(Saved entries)
______________________________
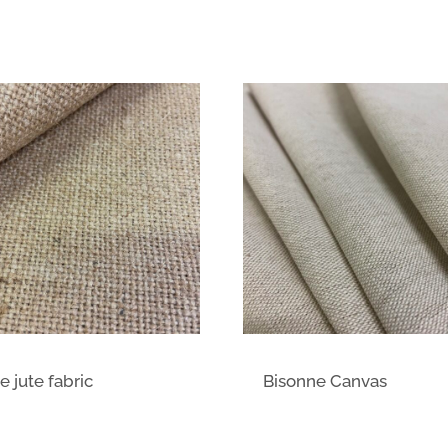
e jute fabric
Bisonne Canvas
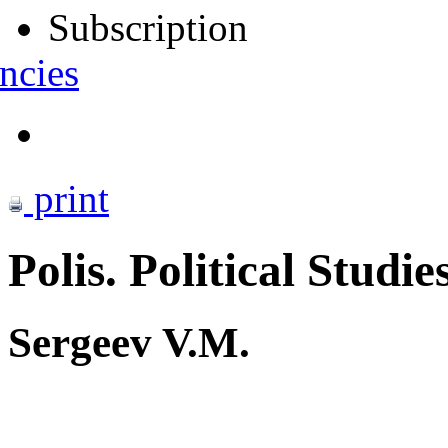
Subscription
ncies
print
Polis. Political Studie
Sergeev V.M.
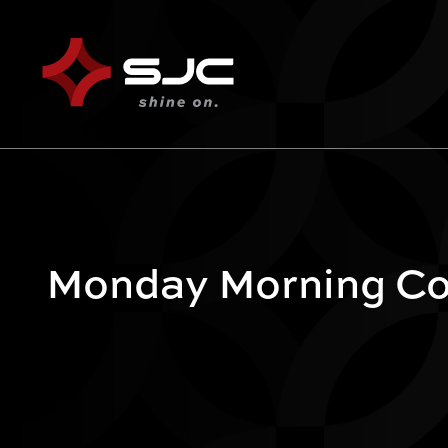
Monday Morning Co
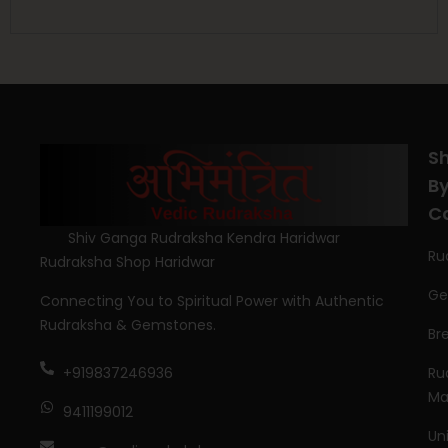
S
B
C
Shiv Ganga Rudraksha Kendra Haridwar
Ru
Rudraksha Shop Haridwar
Ge
Connecting You to Spiritual Power with Authentic
Rudraksha & Gemstones.
Br
Ru
+919837246936
Ma
9411199012
Un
______________________________
## Work order
Wherever the word "Rudraksha" appears in the entries above, copy that line.

## Exercise result
Shiv Ganga Rudraksha Kendra Haridwar
Rudraksha Shop Haridwar
Rudraksha & Gemstones.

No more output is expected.